Generally speaking, a lower specificity for base Gutenberg styles is a good thing. They’re foundational. Low specificity allows custom themes to override styles without resorting to overly specific and verbose selectors. Or worse, using an !important as a last resort.

The problem is: WordPress can’t just change specificity like that!

That’s a breaking change! 😱

But they did. And they shipped it. And they broke themes.

In the example I’ve shown here, reducing the specificity to zero means the block gap fails to override even a basic CSS reset. This introduces a visual bug with missing space between blocks. How many websites have been built upon, and around, the base Gutenberg styles of 6.2 and earlier? The latest WordPress 6.3 update has the potential to break any of them.

That’s not cool.

I confirmed this issue on a brand new WordPress 6.3 install. I created a new theme with a basic CSS reset stylesheet. I added a page with a column block and two paragraphs (as depicted previously in figure 1).

screenshot of the HTML paragraphs with missing block gap
Figure 2

As expected the block gap is missing between paragraphs.

For a new theme it’s not too difficult to work around. If you can figure out why it’s not working. But WordPress should not be shipping breaking changes. Developers shouldn’t have to find such workarounds.

WordPress 6.3 also added this new doozy:

:where(body .is-layout-flow) > :last-child:last-child {
  margin-block-end: 0;

Which has a specificity of 0-2-0 β€” but more importantly never existed before. This too can β€” and already has β€” broken websites.

This is not the first time I’ve experience CSS breaking bugs with WordPress updates. There is a pattern here.

Why does this happen?

Gutenberg first appear in WordPress 5.0 almost five years ago. It still fails to address many of the major and heavy criticisms.

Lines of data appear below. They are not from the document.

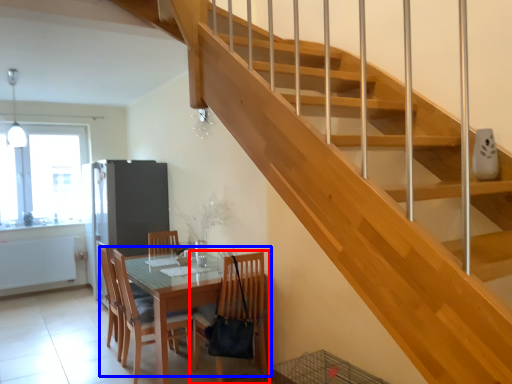 Question: Which of the following is the closest to the observer, chair (highlighted by a red box) or kitchen & dining room table (highlighted by a blue box)?

Choices:
 (A) chair
 (B) kitchen & dining room table

Answer: (B) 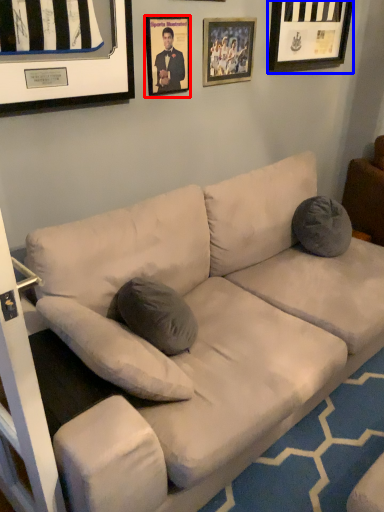 Question: Which object is further to the camera taking this photo, picture frame (highlighted by a red box) or picture frame (highlighted by a blue box)?

Choices:
 (A) picture frame
 (B) picture frame

Answer: (B)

This issues I’ve highlighted are a product of seemingly incohesive CSS strategy and lack of CSS expertise. If I’m wrong, it’s certainly not evident due to rushed releases for self-imposed deadlines. Gutenberg has been spitting out styles with reckless abandon and frankly it’s been a nightmare to work with. CSS is not even one of the bigger concerns raised around Gutenberg.

Gutenberg is a mess, and WordPress is Gutenberg.

I hate to be negative but issues like this make me look bad. How can I continue to deliver themes to clients if future WordPress updates are going to break them?

Please WordPress developers, pull the breaks! Clean up the backlog.

Update: I’ve submitted a GitHub issue which has further context and discussion.